**Task goal:** Every record should be copied exactly, and the images omitted.

(Collection entries)
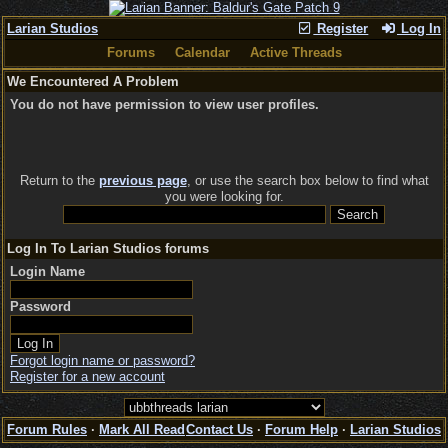
Larian Studios
Register
Log In
Forums
Calendar
Active Threads
We Encountered A Problem
You do not have permission to view user profiles.
Return to the
previous page
, or use the search box below to find what
you were looking for.
Log In To Larian Studios forums
Login Name
Password
Forgot login name or password?
Register for a new account
Forum Rules
·
Mark All Read
Contact Us
·
Forum Help
·
Larian Studios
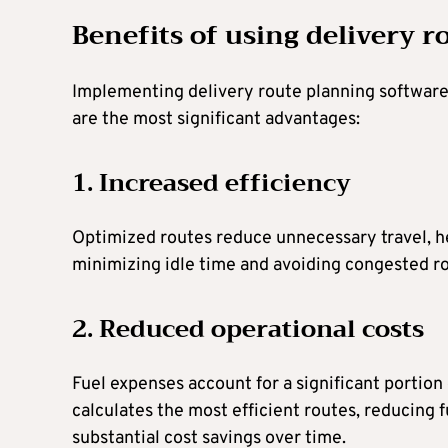
Benefits of using delivery 
Implementing delivery route planning software 
are the most significant advantages:
1. Increased efficiency
Optimized routes reduce unnecessary travel, he
minimizing idle time and avoiding congested ro
2. Reduced operational costs
Fuel expenses account for a significant portion 
calculates the most efficient routes, reducing 
substantial cost savings over time.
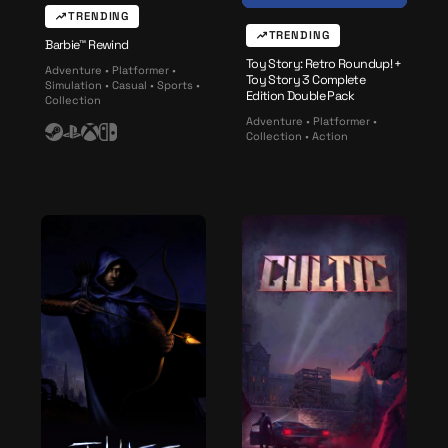
e
TRENDING
TRENDING
Barbie™ Rewind
Toy Story: Retro Roundup! +
Adventure • Platformer •
Toy Story 3 Complete
Simulation • Casual • Sports •
Edition Double Pack
Collection
Adventure • Platformer •
Collection • Action
S
P
X
N
t
l
b
i
e
a
o
n
a
y
x
t
m
s
e
t
n
a
d
t
o
i
o
n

**Task output:**
Larian Studios
Register
Log In
Forums
Calendar
Active Threads
We Encountered A Problem
You do not have permission to view user profiles.
Return to the
previous page
, or use the search box below to find what
you were looking for.
Log In To Larian Studios forums
Login Name
Password
Forgot login name or password?
Register for a new account
Forum Rules
·
Mark All Read
Contact Us
·
Forum Help
·
Larian Studios
Benefits of using delivery 
Implementing delivery route planning software 
are the most significant advantages:
1. Increased efficiency
Optimized routes reduce unnecessary travel, he
minimizing idle time and avoiding congested ro
2. Reduced operational costs
Fuel expenses account for a significant portion 
calculates the most efficient routes, reducing 
substantial cost savings over time.
e
TRENDING
TRENDING
Barbie™ Rewind
Toy Story: Retro Roundup! +
Adventure • Platformer •
Toy Story 3 Complete
Simulation • Casual • Sports •
Edition Double Pack
Collection
Adventure • Platformer •
Collection • Action
S
P
X
N
t
l
b
i
e
a
o
n
a
y
x
t
m
s
e
t
n
a
d
t
o
i
o
n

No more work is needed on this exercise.